Banques: Compromis difficile à atteindre sur les fonds propres au sein de l'UE

Reuters

— 

Les ministres des Finances de l'Union européenne étaient à la peine mercredi pour sceller un accord qui oblige les banques à augmenter leurs fonds propres pour mieux amortir de futures pertes.

Un accord envisageable dans les mois à venir selon Berlin

Le ministre des Finances allemand Wolfgang Schäuble a prévenu la presse de ne pas compter sur un compromis rapide au terme des discussions qui se déroulent à Bruxelles.

«Je ne pense pas que nous parviendrons à une conclusion aujourd'hui», a-t-il dit, ajoutant que la question était complexe. «Pour stabiliser le système financier - nous y travaillons avec succès - les banques doivent avoir plus de capital».

Pour Wolfgang Schäuble, un accord est envisageable dans les mois qui viennent. Le Danemark, qui occupe la présidence tournante de l'UE, veut parvenir à un consensus et conclure un accord avec le Parlement européen d'ici la fin juin.

La retranscription des normes de Bâle III en jeu

Le but est de transcrire dans le droit européen les nouvelles normes de fonds propres définies par le Comité de Bâle de façon à ce qu'elles deviennent une réalité pour les banques européennes dès le début de 2013.

Le ratio de fonds propres «durs» minimum de Bâle est de 7% et un compromis pourrait consister à autoriser certains pays à exiger un ratio supérieur, peut-être de 10% à 12%, sur une période limitée à deux ans au maximum.
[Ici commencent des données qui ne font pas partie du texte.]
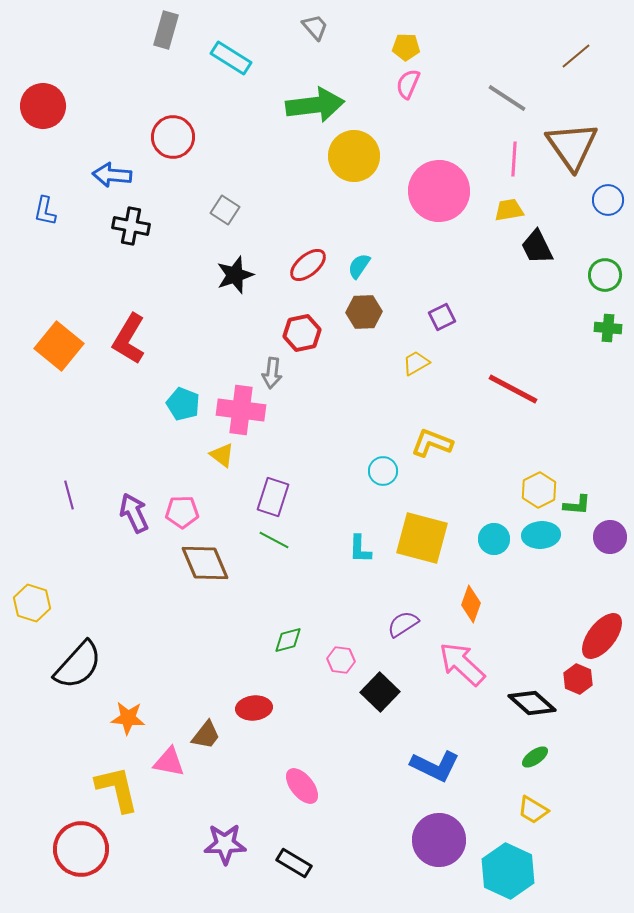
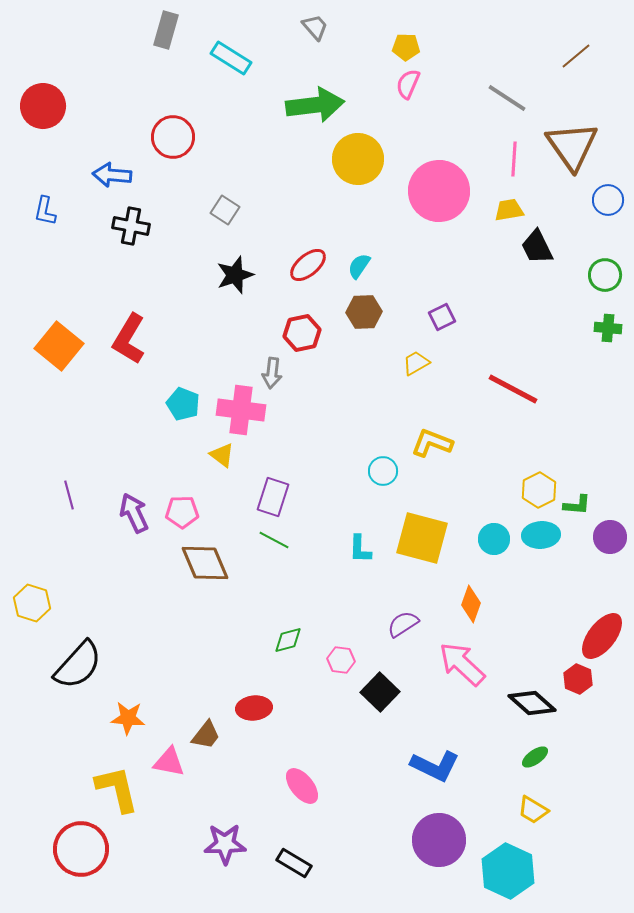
yellow circle at (354, 156): moved 4 px right, 3 px down
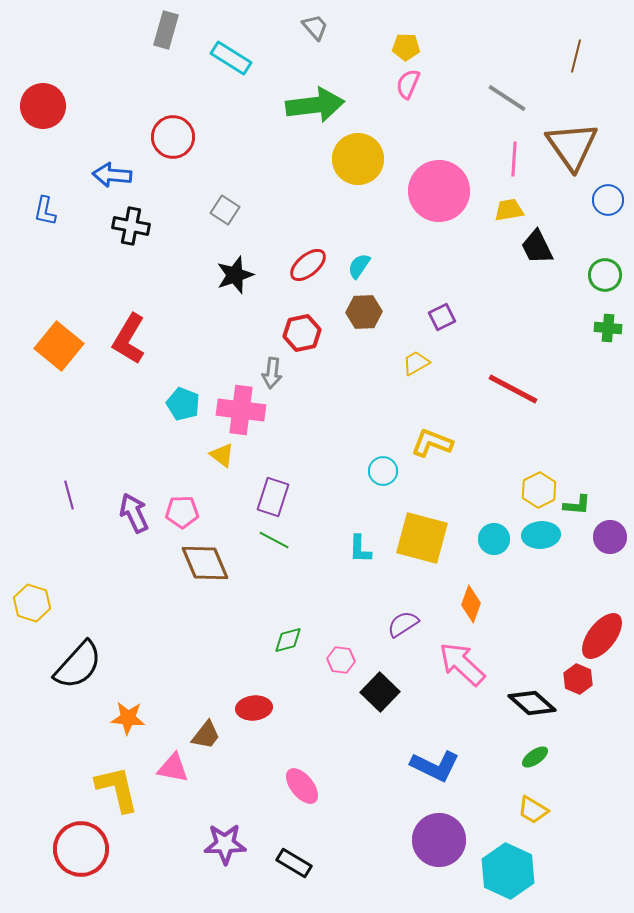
brown line at (576, 56): rotated 36 degrees counterclockwise
pink triangle at (169, 762): moved 4 px right, 6 px down
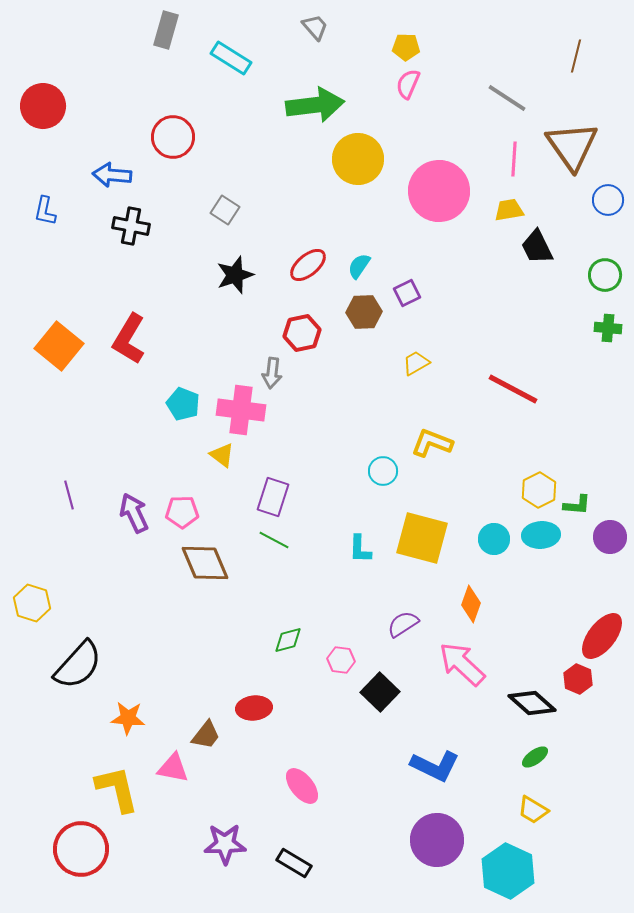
purple square at (442, 317): moved 35 px left, 24 px up
purple circle at (439, 840): moved 2 px left
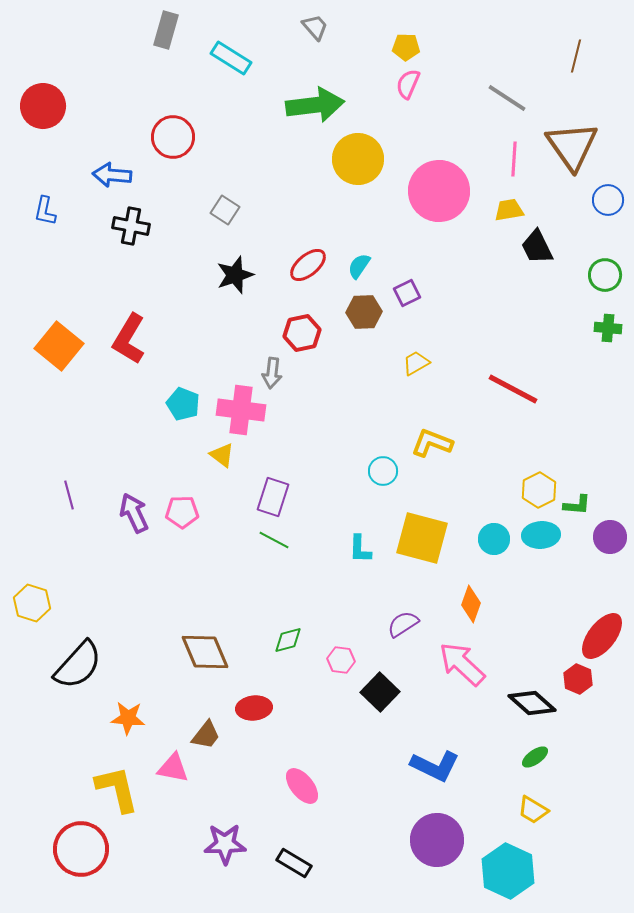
brown diamond at (205, 563): moved 89 px down
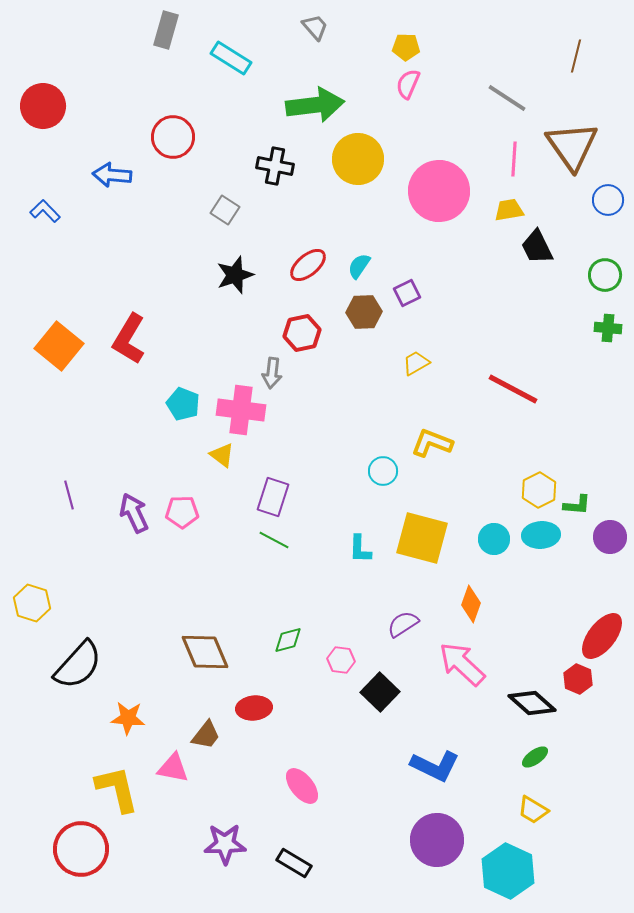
blue L-shape at (45, 211): rotated 124 degrees clockwise
black cross at (131, 226): moved 144 px right, 60 px up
La Banque centrale européenne (BCE) n'est pas favorable à un Bâle III à plusieurs vitesses, y voyant un risque de «compétition entre les pays».

Une autre question fait débat: faut-il l'autorisation de la Commission européenne pour qu'un pays impose à ses banques un ratio de fonds propres supérieur à celui de Bâle?

Divergences entre Paris et Londres

Pour Londres, il n'en est pas question. La Grande-Bretagne et la Suède, qui ont des secteurs bancaires parmi les plus importants d'Europe par comparaison avec leurs économies, veulent disposer de la liberté de prendre elles-mêmes des initiatives pour rendre leurs banques plus sâres.

La France au contraire réclame plus d'uniformité dans l'application des règles pour l'ensemble de l'UE. Paris craint que les banques internationales basées à Londres ne réduisent le crédit ailleurs en Europe si Londres les oblige à renforcer encore leurs fonds propres.

Des diplomates soupçonnent que le débat se nourrit de la crainte de voir une fuite des capitaux vers les banques britanniques si ces dernières sont mieux capitalisées que leurs homologues françaises ou allemandes et donc considérées comme plus sâres par les investisseurs.